Treasury Secretary W. Michael Blumenthal admitted yesterday that the Federal Reserve's tight money policy has already forced the Carter Administration to lower its growth targets, and poses "some danger" for the economy.

In an address to the National Press Club, Blumenthal delivered what amounted to a diplomatic plea to Fed Chairman G. William Miller to proceed with "understanding and caution" so as to avoid an actual recession.

Blumenthal struck a more optimistic note than offered Thursday by Democratic economist Arthur M. Okun, who said the economy "is running a very severe risk of recession" this year or next prior to the 1980 Presidential election campaign.

But Blumenthal's response, while technically a rebuttal of Okun's warning, served to underlie the growing concern in Administration circles that the higher-interest rate policy being pursued by the Federal Reserve may choke off economic expansion.

Blumenthal's acknowledgement that economic growth targets have been set back was the first such statement by a high Administration official. He predicted that the real Gross National Product probably grew about 9 percent in the second quarter - counterbalancing a weak first quarter due to cold weather and the coal strike.

But for the rest of the year, Blumenthal said that the real growth rate would only be 3.5 to 4 percent. It is the first time a figure as low as 3.5 percent has been mentioned by the Administration.

The Treasury secretary said that typical indicators of recession, such as a drop in production or sales "are not yet in evidence." Moreover, he said that the prospective passage of a tax cut later this year would give the economy a lift in 1979.

"But there obviously is a problem," Blumenthal said. "The rate of inflation is too high, and the tightening of credit has resulted in a lowering of growth targets, and clearly involves some danger. But a recession involving negative growth rates is not in the works."

Blumenthal did not comment on the possibility of a "growth recession" - a sluggish period of real growth of 3.5 percent or less, which usually causes the jobless level to rise, or at best, to stay on a high plateau.

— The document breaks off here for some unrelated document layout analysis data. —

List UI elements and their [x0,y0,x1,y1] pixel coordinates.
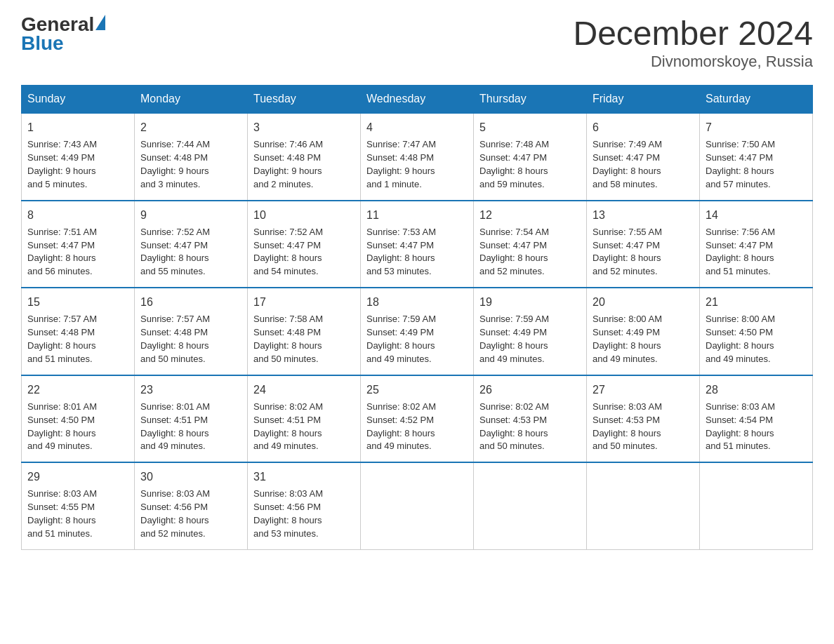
daylight-minutes-text: and 1 minute. [366,178,468,192]
calendar-cell: 16Sunrise: 7:57 AMSunset: 4:48 PMDayligh… [135,288,248,375]
sunset-text: Sunset: 4:47 PM [27,239,128,253]
sunrise-text: Sunrise: 7:51 AM [27,226,128,239]
daylight-text: Daylight: 9 hours [366,165,468,178]
daylight-text: Daylight: 8 hours [366,340,468,353]
daylight-minutes-text: and 49 minutes. [479,353,581,366]
sunrise-text: Sunrise: 7:46 AM [253,138,355,152]
day-info: Sunrise: 7:47 AMSunset: 4:48 PMDaylight:… [366,138,468,191]
sunset-text: Sunset: 4:55 PM [27,501,128,514]
daylight-minutes-text: and 50 minutes. [479,440,581,453]
calendar-cell: 17Sunrise: 7:58 AMSunset: 4:48 PMDayligh… [248,288,361,375]
day-number: 16 [140,294,241,310]
daylight-text: Daylight: 8 hours [140,340,241,353]
calendar-cell: 19Sunrise: 7:59 AMSunset: 4:49 PMDayligh… [474,288,587,375]
day-number: 19 [479,294,581,310]
day-number: 3 [253,119,355,135]
sunrise-text: Sunrise: 8:03 AM [27,488,128,501]
daylight-text: Daylight: 8 hours [27,427,128,441]
day-number: 28 [706,382,807,398]
sunset-text: Sunset: 4:47 PM [253,239,355,253]
calendar-week-row: 15Sunrise: 7:57 AMSunset: 4:48 PMDayligh… [22,288,813,375]
calendar-cell: 1Sunrise: 7:43 AMSunset: 4:49 PMDaylight… [22,113,135,201]
daylight-minutes-text: and 52 minutes. [593,265,694,279]
day-info: Sunrise: 8:02 AMSunset: 4:53 PMDaylight:… [479,401,581,453]
day-info: Sunrise: 7:59 AMSunset: 4:49 PMDaylight:… [366,313,468,365]
day-number: 22 [27,382,128,398]
sunrise-text: Sunrise: 7:59 AM [366,313,468,326]
daylight-text: Daylight: 8 hours [253,427,355,441]
weekday-header-friday: Friday [587,86,700,114]
sunrise-text: Sunrise: 7:48 AM [479,138,581,152]
sunset-text: Sunset: 4:51 PM [253,414,355,427]
calendar-cell: 20Sunrise: 8:00 AMSunset: 4:49 PMDayligh… [587,288,700,375]
daylight-minutes-text: and 2 minutes. [253,178,355,192]
calendar-cell: 12Sunrise: 7:54 AMSunset: 4:47 PMDayligh… [474,201,587,288]
sunset-text: Sunset: 4:49 PM [27,152,128,165]
calendar-cell: 8Sunrise: 7:51 AMSunset: 4:47 PMDaylight… [22,201,135,288]
daylight-text: Daylight: 8 hours [253,340,355,353]
daylight-minutes-text: and 49 minutes. [366,353,468,366]
sunset-text: Sunset: 4:53 PM [593,414,694,427]
calendar-header-row: SundayMondayTuesdayWednesdayThursdayFrid… [22,86,813,114]
calendar-cell: 31Sunrise: 8:03 AMSunset: 4:56 PMDayligh… [248,462,361,549]
day-info: Sunrise: 8:00 AMSunset: 4:49 PMDaylight:… [593,313,694,365]
weekday-header-saturday: Saturday [700,86,813,114]
sunset-text: Sunset: 4:47 PM [706,152,807,165]
sunrise-text: Sunrise: 7:49 AM [593,138,694,152]
daylight-text: Daylight: 8 hours [479,165,581,178]
sunrise-text: Sunrise: 7:52 AM [140,226,241,239]
day-info: Sunrise: 7:49 AMSunset: 4:47 PMDaylight:… [593,138,694,191]
calendar-cell: 3Sunrise: 7:46 AMSunset: 4:48 PMDaylight… [248,113,361,201]
day-info: Sunrise: 8:01 AMSunset: 4:51 PMDaylight:… [140,401,241,453]
calendar-cell: 24Sunrise: 8:02 AMSunset: 4:51 PMDayligh… [248,375,361,463]
sunrise-text: Sunrise: 7:50 AM [706,138,807,152]
sunset-text: Sunset: 4:48 PM [253,152,355,165]
calendar-cell: 28Sunrise: 8:03 AMSunset: 4:54 PMDayligh… [700,375,813,463]
sunrise-text: Sunrise: 7:55 AM [593,226,694,239]
day-number: 6 [593,119,694,135]
weekday-header-tuesday: Tuesday [248,86,361,114]
sunrise-text: Sunrise: 7:57 AM [27,313,128,326]
sunrise-text: Sunrise: 7:54 AM [479,226,581,239]
calendar-cell [587,462,700,549]
calendar-cell: 27Sunrise: 8:03 AMSunset: 4:53 PMDayligh… [587,375,700,463]
calendar-week-row: 8Sunrise: 7:51 AMSunset: 4:47 PMDaylight… [22,201,813,288]
daylight-text: Daylight: 8 hours [253,252,355,265]
sunrise-text: Sunrise: 7:57 AM [140,313,241,326]
sunset-text: Sunset: 4:50 PM [27,414,128,427]
sunset-text: Sunset: 4:48 PM [140,326,241,340]
calendar-cell: 26Sunrise: 8:02 AMSunset: 4:53 PMDayligh… [474,375,587,463]
calendar-cell [474,462,587,549]
daylight-text: Daylight: 8 hours [27,340,128,353]
daylight-text: Daylight: 8 hours [253,514,355,528]
sunset-text: Sunset: 4:47 PM [593,152,694,165]
calendar-cell: 22Sunrise: 8:01 AMSunset: 4:50 PMDayligh… [22,375,135,463]
daylight-minutes-text: and 55 minutes. [140,265,241,279]
daylight-text: Daylight: 8 hours [479,252,581,265]
sunrise-text: Sunrise: 7:53 AM [366,226,468,239]
sunrise-text: Sunrise: 8:02 AM [366,401,468,414]
sunrise-text: Sunrise: 7:44 AM [140,138,241,152]
day-info: Sunrise: 7:48 AMSunset: 4:47 PMDaylight:… [479,138,581,191]
location: Divnomorskoye, Russia [573,53,813,71]
day-number: 1 [27,119,128,135]
day-info: Sunrise: 8:03 AMSunset: 4:56 PMDaylight:… [140,488,241,540]
day-info: Sunrise: 7:52 AMSunset: 4:47 PMDaylight:… [253,226,355,279]
calendar-cell: 18Sunrise: 7:59 AMSunset: 4:49 PMDayligh… [361,288,474,375]
sunset-text: Sunset: 4:52 PM [366,414,468,427]
daylight-text: Daylight: 9 hours [140,165,241,178]
daylight-text: Daylight: 8 hours [140,514,241,528]
daylight-minutes-text: and 58 minutes. [593,178,694,192]
sunrise-text: Sunrise: 8:03 AM [140,488,241,501]
daylight-text: Daylight: 8 hours [140,252,241,265]
calendar-cell: 11Sunrise: 7:53 AMSunset: 4:47 PMDayligh… [361,201,474,288]
daylight-text: Daylight: 8 hours [706,340,807,353]
day-number: 11 [366,207,468,223]
sunset-text: Sunset: 4:48 PM [253,326,355,340]
sunset-text: Sunset: 4:49 PM [366,326,468,340]
day-number: 21 [706,294,807,310]
day-info: Sunrise: 8:00 AMSunset: 4:50 PMDaylight:… [706,313,807,365]
daylight-text: Daylight: 8 hours [479,427,581,441]
daylight-minutes-text: and 49 minutes. [706,353,807,366]
daylight-text: Daylight: 8 hours [366,252,468,265]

In testimony Thursday before the Joint Economic Committee, Miller acknowledged that the Fed's persistent effort to abort inflation by raising interest rates could also choke off economic expansion. In four successive moves in 90 days, the Fed has raised the basic short-term interest rate by a full point to 7 3/4 per cent.

"I think we're going to be walking through a very narrow valley in the next few months," Miller told Congress.

Blumenthal, asked for comment on Miller's statement, told his press club audience "I would never criticize the Chairman of the Federal Reserve - certainly not in public." But he went on to observe that "there is a history of the Fed going too speedily and too far (in raising interest rates) in periods like this, and there clearly is a risk that the results could be negative."

Other Administration officials have been equally explicit. Wage-price monitor Barry Bosworth has warned that unless business and labor exercise voluntary restraint, the Fed will have no options but to tighten the money screws so hard that recession will be inevitable.

It was learned yesterday, also, that Economic Council Chairman Charles L. Schultze had flatly warned that a recession is possible in a press conference June 15 following a meeting of key economic ministers in Paris.

"Unless we control the rate of inflation." Schultze said, "I think then one must take very seriously the possibility of rising interest rates and reduced confidence to the point where the possibility of at least a growth recession becomes possible, if not even something more than that." A transcript of these remarks became available yesterday.

On other matters, Blumenthal:

Said he "personally favors" postponement of any further increase in the minimum wage, "if that's politically feasible."

Reiterated the administration's opposition to the Steiger amendment, easing capital gains taxation, as an "inefficient" way of stimulating capital investment. But he stopped short of promising a presidential veto of the Steiger proposal.

Warned against "unrealistic expectations" from the Bonn economic summit next month, observing that there are no "instant solutions to deeply rooted problems."